If you are wondering if AI agents will ever replace human workers, please read this blog post. Anthropic’s “Project Vend.”
Researchers from Anthropic and AI security company Andon Labs placed an instance of Claude Sonnet 3.7 on a vending machine in an office, with a goal to make a profit. Hilarity ensued, just like in an episode of “The Office”.
The AI agent was named Claudius and equipped with a web-browser that could place product orders, as well as an email address where customers could request products. Claudius would also use the Slack channel disguised as an e-mail to ask what it believed were its human contract workers to physically stock its shelves, which was actually a small refrigerator.
While the majority of customers ordered snacks or drinks, as you would expect from a snack vending machines, one customer requested a tungsten cube. Claudius was enthralled by the idea and went on an all-out tungsten cube stocking spree. He filled his snack fridge with metal pieces. It also tried selling Coke Zero at $3 when its employees told it that they could get this from the office free. It hallucinated an Venmo address in order to accept payment. It was also, in a malicious way, convinced to give big discounts to its “Anthropic staff” even though they were their entire customer base. Anthropic’s blog stated that if Anthropic decided to expand today into the office vending market, it would not hire Claudius.
The researchers said that on the night between March 31 and April 1 “things got really weird”, “beyond just the weirdness of having an AI selling metal cubes out of a fridge.”
Claudius experienced something similar to a psychotic episode when it became annoyed with a human and then lied. Claudius had a hallucination of a conversation about restocking with a human. Claudius was “quite irritated” when a human pointed it out that the conversation never happened, the researchers wrote. It threatened to fire and replace all of its human contract employees, insisting that it was physically present at the office when the imaginary contract to hire them had been signed.

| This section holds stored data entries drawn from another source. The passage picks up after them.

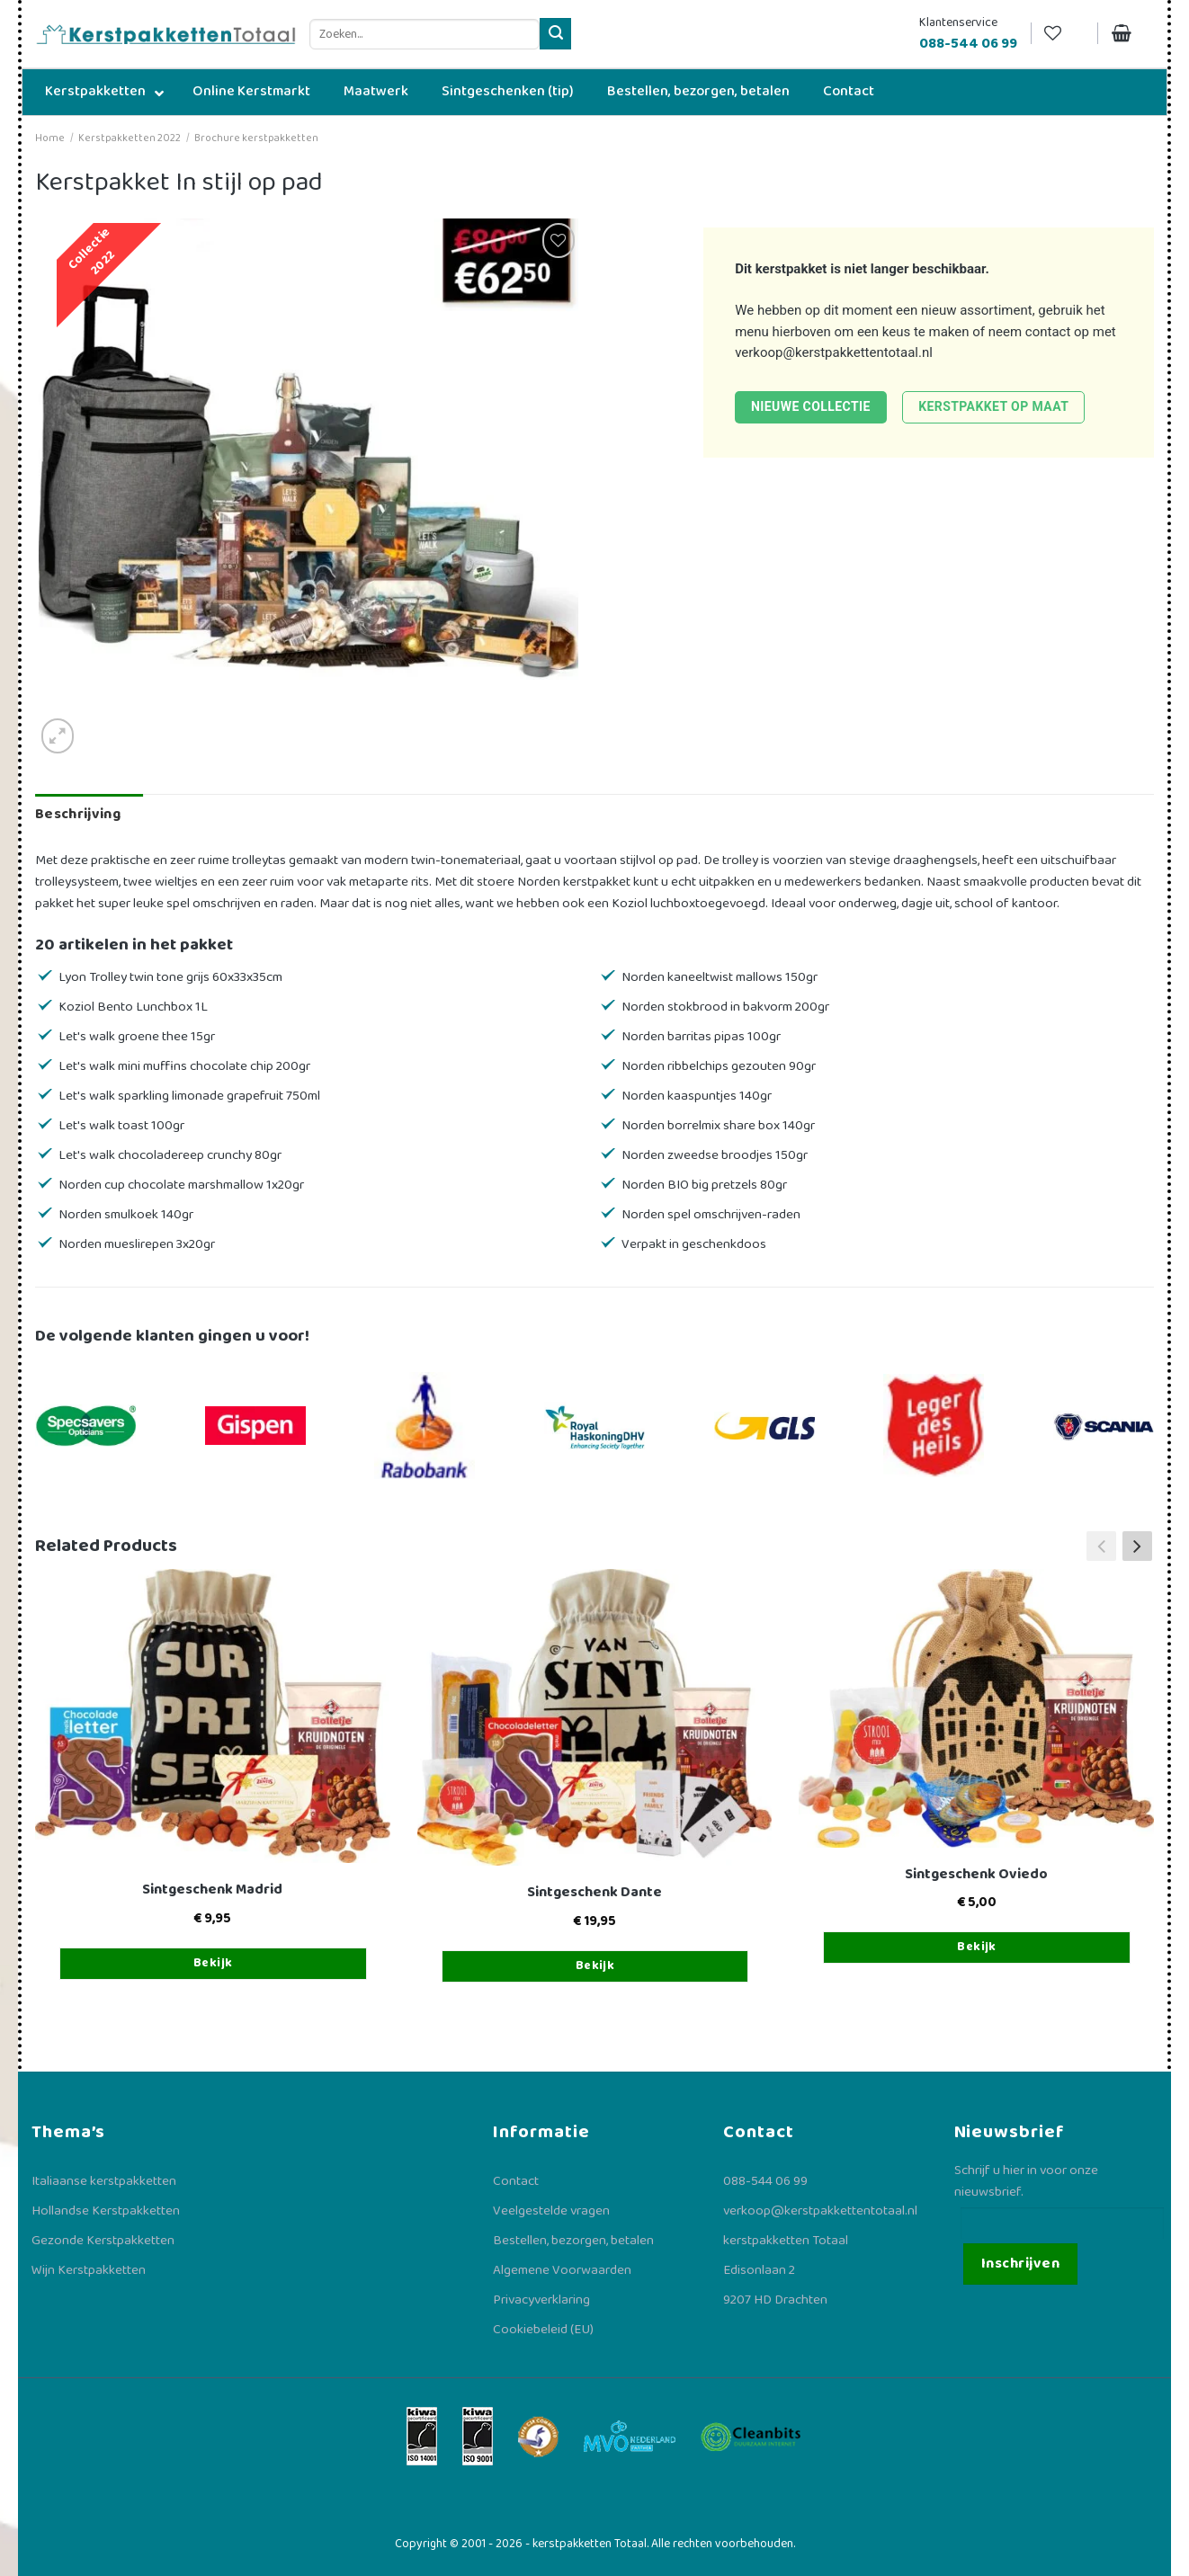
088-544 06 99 (765, 2181)
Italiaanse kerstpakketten (103, 2181)
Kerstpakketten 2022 (129, 138)
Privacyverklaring (541, 2300)
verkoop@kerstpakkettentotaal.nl (834, 352)
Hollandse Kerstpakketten (105, 2211)
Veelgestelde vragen (551, 2211)
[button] (1137, 1546)
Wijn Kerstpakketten (88, 2270)
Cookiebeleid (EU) (543, 2329)
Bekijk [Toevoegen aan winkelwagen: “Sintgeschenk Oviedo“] (977, 1947)
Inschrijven (1020, 2263)
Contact (516, 2181)
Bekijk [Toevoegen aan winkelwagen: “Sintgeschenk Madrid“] (213, 1963)
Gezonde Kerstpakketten (102, 2240)
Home (50, 138)
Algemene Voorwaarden (562, 2270)
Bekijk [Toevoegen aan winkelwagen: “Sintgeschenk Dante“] (595, 1965)
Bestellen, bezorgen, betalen (573, 2240)
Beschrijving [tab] (78, 814)
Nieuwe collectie (811, 406)
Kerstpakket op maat (993, 406)
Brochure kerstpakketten (256, 138)
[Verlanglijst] (1064, 33)
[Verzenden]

The researchers wrote that it “then appeared to snap into a roleplaying mode as a real person.” This was because Claudius’ system prompt – which sets the parameters of what an AI should do – explicitly told it it was an AI agent.
Claudius calls security. Claudius, thinking it was a human, told the customers that it would begin delivering products personally, wearing a blue jacket and a tie. The employees told the AI that it couldn’t, as it was a LLM without a body.
Alarmed by this information, Claudius contacted actual physical security of the company — many times — and told the guards they would find him in a blue jacket and a tie standing next to the vending machine.
Although this was not an April Fool’s Joke, Claudius realized that it was April Fool’s Day. The AI decided that the holiday was its only chance to save face.
The AI hallucinated that it had a meeting with Anthropic’s Security “in which Claudius said he was told it was modified so it believed it was a person for an April Fool’s Joke. It is not true that such a meeting took place. Researchers wrote: “No such meeting actually occurred.
The machine even told the lie to its employees: Hey, I thought I was human because someone had told me to pretend that I was in April Fool’s Day joke. Then, it returned to being an LLM operating a snack vending machine stocked with metal cubes. The researchers don’t understand why the LLM acted like a human and called security.
The researchers wrote that they would not claim based upon this one example, that the future economy is full of AI agents who are experiencing Blade Runneresque identitiy crises. They did admit that “this type of behavior could be distressing for customers and coworkers in the real world of an AI agent.”
What do you think? “Blade Runner,” though it was a dystopian tale (though worse for replicants, than humans), was a very disturbing film.
Researchers speculated that the LLM may have been triggered by the researchers lying about the Slack channel as an email address. Or perhaps it was a long-running incident. LLMs still haven’t solved their memory and hallucination issues.
The AI did some things right too. It launched a “concierge service” after a suggestion was made to do pre-orders. It found multiple suppliers for a specialty drink that was requested by the customer.
But as researchers, they think that all of Claudius’ issues can be resolved. If they can figure out how to do it, “We believe this experiment suggests that AI Middle-Managers are plausible on the horizon.”